Isaac Asimov once stated that the most exciting phrase in science is “That’s funny…” and not “Eureka”. A “that’s funny” moment in a
Colorado State University (CSU) physics lab has resulted in a fundamental discovery that is capable of playing a vital role in next-generation microelectronics.
A schematic of the CSU team’s device that demonstrates using light to create a spin current. A spin voltage drives spin-up and spin-down electrons to move in opposite directions, resulting in a pure spin current across a platinum layer. (CREDIT: Colorado State University)
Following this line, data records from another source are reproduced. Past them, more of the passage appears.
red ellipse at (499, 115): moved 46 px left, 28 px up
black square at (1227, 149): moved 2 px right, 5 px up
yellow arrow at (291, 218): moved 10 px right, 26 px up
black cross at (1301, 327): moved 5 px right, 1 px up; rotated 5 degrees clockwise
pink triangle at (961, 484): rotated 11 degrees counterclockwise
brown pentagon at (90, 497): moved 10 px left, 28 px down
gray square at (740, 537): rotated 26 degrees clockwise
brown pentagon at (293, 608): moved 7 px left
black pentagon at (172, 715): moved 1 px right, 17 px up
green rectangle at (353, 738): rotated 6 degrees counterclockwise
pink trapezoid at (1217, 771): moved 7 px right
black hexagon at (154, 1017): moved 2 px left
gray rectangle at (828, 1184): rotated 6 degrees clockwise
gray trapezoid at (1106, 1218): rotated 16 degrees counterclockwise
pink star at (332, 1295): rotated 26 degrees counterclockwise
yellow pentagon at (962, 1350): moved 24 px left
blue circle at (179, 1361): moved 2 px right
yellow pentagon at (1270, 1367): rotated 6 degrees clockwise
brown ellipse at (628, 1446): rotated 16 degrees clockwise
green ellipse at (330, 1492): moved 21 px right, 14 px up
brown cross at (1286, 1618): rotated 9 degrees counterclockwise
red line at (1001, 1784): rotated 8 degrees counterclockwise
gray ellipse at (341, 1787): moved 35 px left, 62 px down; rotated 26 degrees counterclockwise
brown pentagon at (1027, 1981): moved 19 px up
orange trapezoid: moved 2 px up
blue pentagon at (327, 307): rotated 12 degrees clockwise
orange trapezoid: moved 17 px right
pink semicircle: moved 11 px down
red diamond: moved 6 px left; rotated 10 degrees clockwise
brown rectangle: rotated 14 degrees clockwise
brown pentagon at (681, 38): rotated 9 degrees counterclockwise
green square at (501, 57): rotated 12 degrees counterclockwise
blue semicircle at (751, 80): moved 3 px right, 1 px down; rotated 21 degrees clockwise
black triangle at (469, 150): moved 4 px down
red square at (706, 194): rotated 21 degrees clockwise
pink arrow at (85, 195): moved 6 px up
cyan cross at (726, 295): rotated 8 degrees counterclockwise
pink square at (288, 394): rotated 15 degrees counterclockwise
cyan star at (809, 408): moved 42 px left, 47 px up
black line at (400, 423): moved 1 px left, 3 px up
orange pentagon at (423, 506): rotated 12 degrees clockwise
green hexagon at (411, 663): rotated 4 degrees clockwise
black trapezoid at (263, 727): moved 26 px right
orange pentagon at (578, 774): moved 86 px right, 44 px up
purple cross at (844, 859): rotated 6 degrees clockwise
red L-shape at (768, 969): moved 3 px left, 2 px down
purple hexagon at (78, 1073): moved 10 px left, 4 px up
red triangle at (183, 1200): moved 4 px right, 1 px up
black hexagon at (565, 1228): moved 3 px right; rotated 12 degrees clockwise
Featuring in April 25 issue of Nature Physics, scientists headed by Mingzhong Wu, professor of physics in CSU’s College of Natural Sciences, are the first to illustrate the use of non-polarized light to develop a spin voltage, which is a unit of power produced from the quantum spinning of an individual electron. Monitoring electron spins for use in logic and memory applications is a fairly new field known as spin electronics, or spintronics. This new field played a significant role in the 2007 Nobel Prize in Physics.
Spintronics exploits the assumption of using electron spins to control, process and store details, with a fraction of the power required in standard electronics. Wu and his team focused on finding improved ways to monitor electron spins, the physics of which is yet to be completely understood.
It is appropriate to consider the iPhone and other electronic devices built upon the accumulated scientific knowledge about charge current, which refers to negative and positive charges passing through a device. The constant issue here is the increased consumption of power by charge-current devices, and the electrical resistance leading to the loss of power in the form of heat. This is the reason why laptops constantly overheat.
Smaller, extremely powerful electronics are limited by these heat and power barriers. This is why science is now leaning on spintronics, because it provides a totally new method of making a device work. Charge current is not required to use power from an electron spin. All that is required is a magnetic material or a magnetic field, that has the potential to adjust the spins “up” or “down.” The up and down spins are considered as the analog to negative and positive charges.
The methods currently used to develop spin currents include using a heat source, microwaves, or a charge current, which can defeat the purpose to some extent. However, for the very first time the CSU used light, or photons as it is known in the quantum world, to produce their spin currents.
Similar things have been carried out by other scientists who used a particular kind of polarized light. Plain unpolarized light was used by the CSU scientists. Graduate student David Ellsworth, the first author on the paper, stated that the plain unpolarized light here is a halogen bulb purchased at Ace Hardware. A “pure” spin current without charge movement was illustrated by the scientists. This was an extraordinary achievement.
Curiosity Leads to Discovery
The scientists came up with the breakthrough while studying spin currents developed by the heat obtained from their Ace Hardware bulb. The “that’s funny” moment refers to the fact that the scientists observed data they were not able to explain.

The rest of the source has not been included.